(Extracted data entries)
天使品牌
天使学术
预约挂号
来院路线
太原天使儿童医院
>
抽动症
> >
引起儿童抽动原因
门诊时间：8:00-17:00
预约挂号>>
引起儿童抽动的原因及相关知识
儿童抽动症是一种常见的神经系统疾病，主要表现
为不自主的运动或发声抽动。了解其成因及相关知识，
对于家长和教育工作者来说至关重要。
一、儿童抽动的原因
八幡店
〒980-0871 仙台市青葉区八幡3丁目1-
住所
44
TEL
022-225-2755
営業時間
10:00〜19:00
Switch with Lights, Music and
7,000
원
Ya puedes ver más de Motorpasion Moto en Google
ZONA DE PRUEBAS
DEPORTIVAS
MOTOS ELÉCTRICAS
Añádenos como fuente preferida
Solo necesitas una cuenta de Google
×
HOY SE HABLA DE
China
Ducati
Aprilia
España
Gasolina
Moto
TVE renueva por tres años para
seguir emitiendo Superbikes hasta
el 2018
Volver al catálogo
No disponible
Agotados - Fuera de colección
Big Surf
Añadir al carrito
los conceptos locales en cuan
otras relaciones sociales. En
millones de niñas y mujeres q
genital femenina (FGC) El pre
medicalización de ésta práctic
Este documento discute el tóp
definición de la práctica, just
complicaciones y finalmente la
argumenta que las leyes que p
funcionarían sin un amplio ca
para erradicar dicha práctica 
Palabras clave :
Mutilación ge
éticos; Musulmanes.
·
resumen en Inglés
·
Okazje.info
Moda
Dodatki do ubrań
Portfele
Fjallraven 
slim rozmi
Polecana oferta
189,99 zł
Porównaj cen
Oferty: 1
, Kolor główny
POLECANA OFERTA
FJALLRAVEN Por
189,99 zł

- _Try it_: The records above are to be set down again exactly as written.

- _Exercise result_:
天使品牌
天使学术
预约挂号
来院路线
太原天使儿童医院
>
抽动症
> >
引起儿童抽动原因
门诊时间：8:00-17:00
预约挂号>>
引起儿童抽动的原因及相关知识
儿童抽动症是一种常见的神经系统疾病，主要表现
为不自主的运动或发声抽动。了解其成因及相关知识，
对于家长和教育工作者来说至关重要。
一、儿童抽动的原因
八幡店
〒980-0871 仙台市青葉区八幡3丁目1-
住所
44
TEL
022-225-2755
営業時間
10:00〜19:00
Switch with Lights, Music and
7,000
원
Ya puedes ver más de Motorpasion Moto en Google
ZONA DE PRUEBAS
DEPORTIVAS
MOTOS ELÉCTRICAS
Añádenos como fuente preferida
Solo necesitas una cuenta de Google
×
HOY SE HABLA DE
China
Ducati
Aprilia
España
Gasolina
Moto
TVE renueva por tres años para
seguir emitiendo Superbikes hasta
el 2018
Volver al catálogo
No disponible
Agotados - Fuera de colección
Big Surf
Añadir al carrito
los conceptos locales en cuan
otras relaciones sociales. En
millones de niñas y mujeres q
genital femenina (FGC) El pre
medicalización de ésta práctic
Este documento discute el tóp
definición de la práctica, just
complicaciones y finalmente la
argumenta que las leyes que p
funcionarían sin un amplio ca
para erradicar dicha práctica 
Palabras clave :
Mutilación ge
éticos; Musulmanes.
·
resumen en Inglés
·
Okazje.info
Moda
Dodatki do ubrań
Portfele
Fjallraven 
slim rozmi
Polecana oferta
189,99 zł
Porównaj cen
Oferty: 1
, Kolor główny
POLECANA OFERTA
FJALLRAVEN Por
189,99 zł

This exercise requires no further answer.